Provided data Block Start
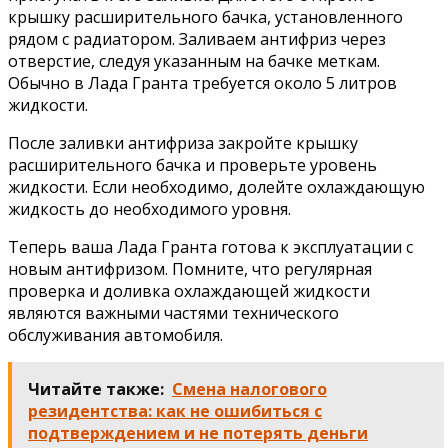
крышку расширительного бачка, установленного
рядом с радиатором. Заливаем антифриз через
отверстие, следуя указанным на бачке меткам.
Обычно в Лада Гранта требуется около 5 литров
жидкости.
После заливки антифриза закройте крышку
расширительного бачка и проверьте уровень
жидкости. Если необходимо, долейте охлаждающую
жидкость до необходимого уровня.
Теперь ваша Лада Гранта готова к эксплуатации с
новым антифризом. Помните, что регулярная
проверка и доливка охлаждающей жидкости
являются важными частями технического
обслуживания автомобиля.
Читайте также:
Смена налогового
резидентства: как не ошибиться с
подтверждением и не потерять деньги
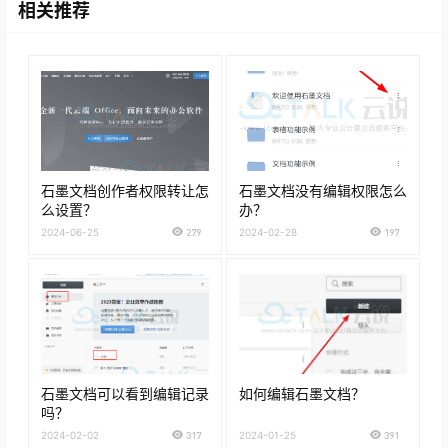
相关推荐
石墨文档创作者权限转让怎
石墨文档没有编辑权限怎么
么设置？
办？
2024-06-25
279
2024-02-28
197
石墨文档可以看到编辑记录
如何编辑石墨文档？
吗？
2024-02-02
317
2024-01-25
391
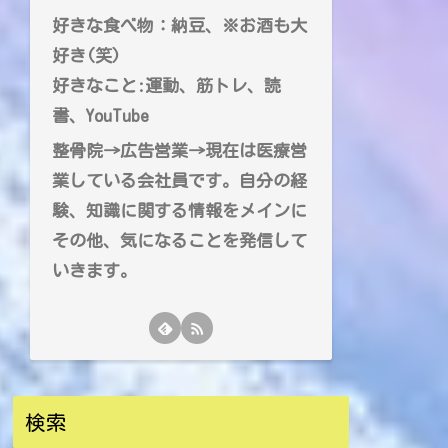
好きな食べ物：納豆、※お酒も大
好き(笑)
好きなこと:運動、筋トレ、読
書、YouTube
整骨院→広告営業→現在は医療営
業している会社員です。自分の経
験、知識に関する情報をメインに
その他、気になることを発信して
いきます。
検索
Provided data Block End
Provided data Block Start
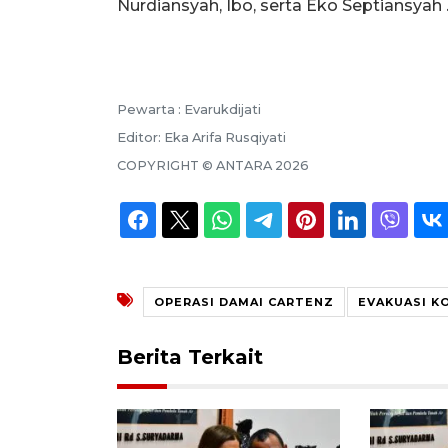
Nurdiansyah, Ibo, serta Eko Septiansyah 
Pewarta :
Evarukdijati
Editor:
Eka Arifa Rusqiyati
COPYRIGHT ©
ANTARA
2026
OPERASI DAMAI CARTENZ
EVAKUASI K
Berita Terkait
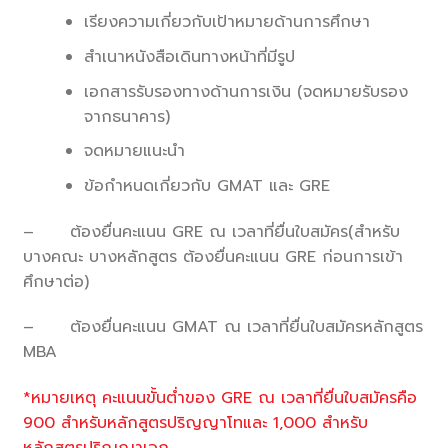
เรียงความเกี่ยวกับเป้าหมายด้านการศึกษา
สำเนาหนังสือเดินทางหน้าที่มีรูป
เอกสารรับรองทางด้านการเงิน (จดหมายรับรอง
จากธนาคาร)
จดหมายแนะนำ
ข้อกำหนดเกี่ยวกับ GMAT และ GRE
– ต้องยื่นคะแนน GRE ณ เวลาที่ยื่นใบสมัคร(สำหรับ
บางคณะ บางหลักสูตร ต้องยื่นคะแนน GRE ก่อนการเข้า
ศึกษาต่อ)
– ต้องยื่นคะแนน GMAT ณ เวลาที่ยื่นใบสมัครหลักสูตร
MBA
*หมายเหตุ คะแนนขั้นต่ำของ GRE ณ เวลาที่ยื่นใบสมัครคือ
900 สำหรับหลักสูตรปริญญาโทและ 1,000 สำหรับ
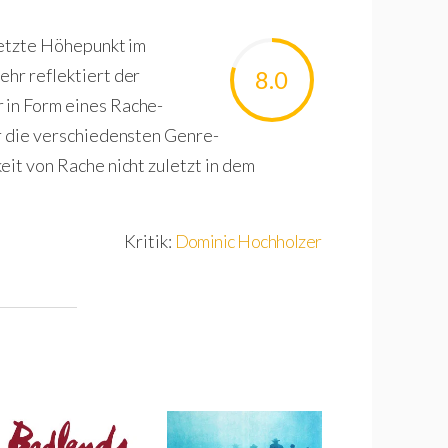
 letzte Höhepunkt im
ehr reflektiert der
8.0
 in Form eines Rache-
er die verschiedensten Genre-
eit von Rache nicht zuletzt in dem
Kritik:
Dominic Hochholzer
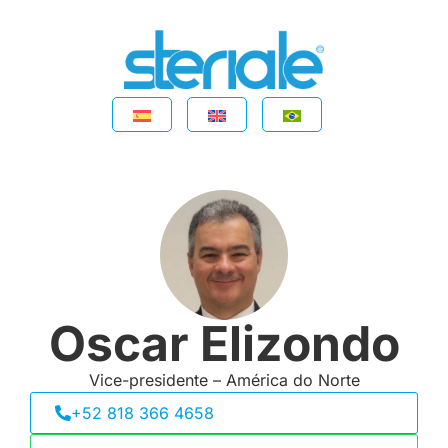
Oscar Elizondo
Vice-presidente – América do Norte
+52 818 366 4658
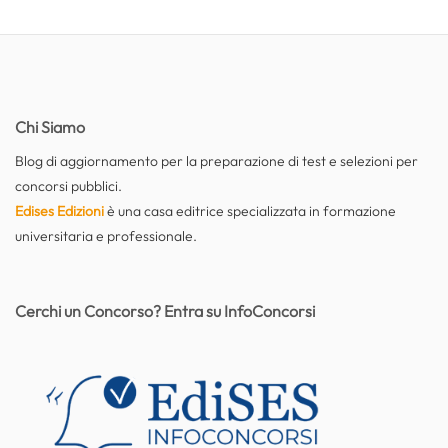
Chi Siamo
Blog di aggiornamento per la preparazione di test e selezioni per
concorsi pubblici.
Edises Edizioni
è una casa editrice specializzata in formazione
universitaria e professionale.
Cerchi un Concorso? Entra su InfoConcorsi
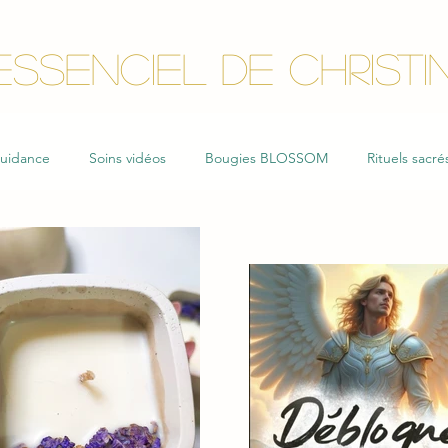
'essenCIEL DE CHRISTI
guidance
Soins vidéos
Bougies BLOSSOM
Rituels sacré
Provided data Block End
→ About this exercise: Set down word for word the lines above from the one with "Edises Edizioni" up to and including the one with "Rituels sacré". Omit every picture.

→ Solution:
Edises Edizioni
è una casa editrice specializzata in formazione
universitaria e professionale.
Cerchi un Concorso? Entra su InfoConcorsi
'essenCIEL DE CHRISTI
guidance
Soins vidéos
Bougies BLOSSOM
Rituels sacré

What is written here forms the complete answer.